Page-level text extractions
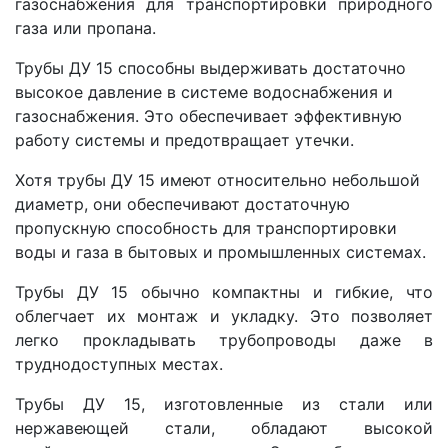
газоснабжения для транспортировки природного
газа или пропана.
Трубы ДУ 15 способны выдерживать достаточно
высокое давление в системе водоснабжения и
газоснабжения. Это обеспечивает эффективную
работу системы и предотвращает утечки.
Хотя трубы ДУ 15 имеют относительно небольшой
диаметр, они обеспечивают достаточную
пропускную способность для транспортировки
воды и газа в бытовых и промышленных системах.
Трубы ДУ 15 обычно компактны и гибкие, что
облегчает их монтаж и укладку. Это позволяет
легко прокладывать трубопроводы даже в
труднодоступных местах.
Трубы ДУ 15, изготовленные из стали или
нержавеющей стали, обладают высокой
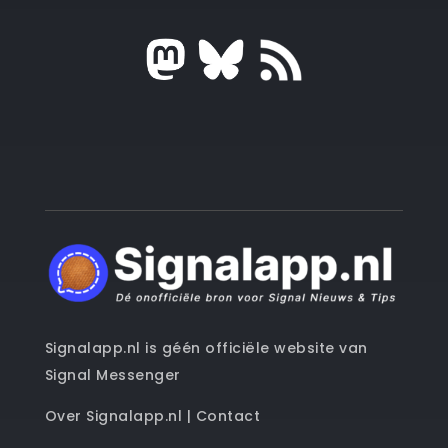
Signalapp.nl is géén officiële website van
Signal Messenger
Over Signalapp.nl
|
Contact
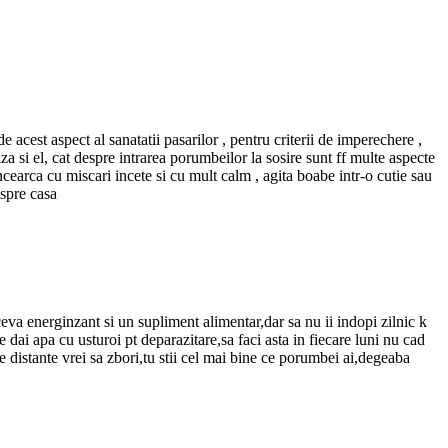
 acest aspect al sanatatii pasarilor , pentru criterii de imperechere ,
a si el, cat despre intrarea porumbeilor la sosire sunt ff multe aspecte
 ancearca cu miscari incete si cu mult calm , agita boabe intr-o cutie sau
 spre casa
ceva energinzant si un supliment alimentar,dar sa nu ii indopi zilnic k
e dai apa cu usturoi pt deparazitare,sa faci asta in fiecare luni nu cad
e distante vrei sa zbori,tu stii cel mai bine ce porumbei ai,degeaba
---
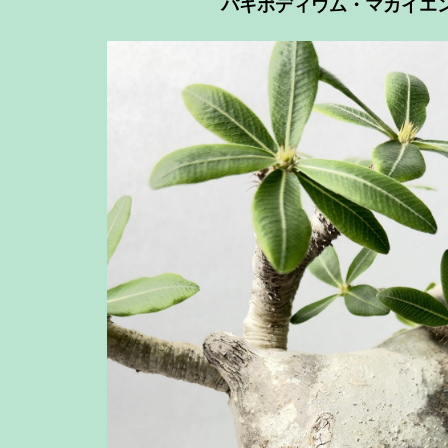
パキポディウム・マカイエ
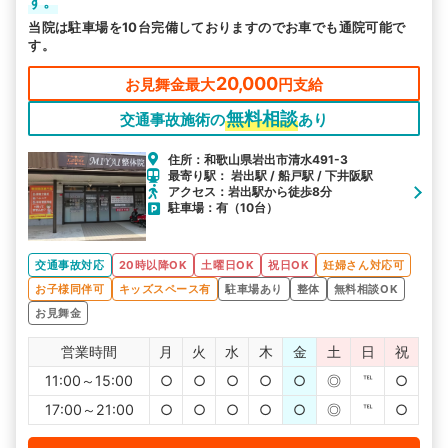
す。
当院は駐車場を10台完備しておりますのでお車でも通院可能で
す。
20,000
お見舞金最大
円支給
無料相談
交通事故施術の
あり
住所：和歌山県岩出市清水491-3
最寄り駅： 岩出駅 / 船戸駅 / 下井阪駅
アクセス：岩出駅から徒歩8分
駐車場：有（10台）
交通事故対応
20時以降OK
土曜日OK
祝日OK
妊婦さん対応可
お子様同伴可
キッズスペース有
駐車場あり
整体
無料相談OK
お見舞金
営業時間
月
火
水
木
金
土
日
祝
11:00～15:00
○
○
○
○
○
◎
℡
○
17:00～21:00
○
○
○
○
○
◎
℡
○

Directions:
Answer with one number only, the count of lines in the entries above that hold the string "стали".

Written solution:
2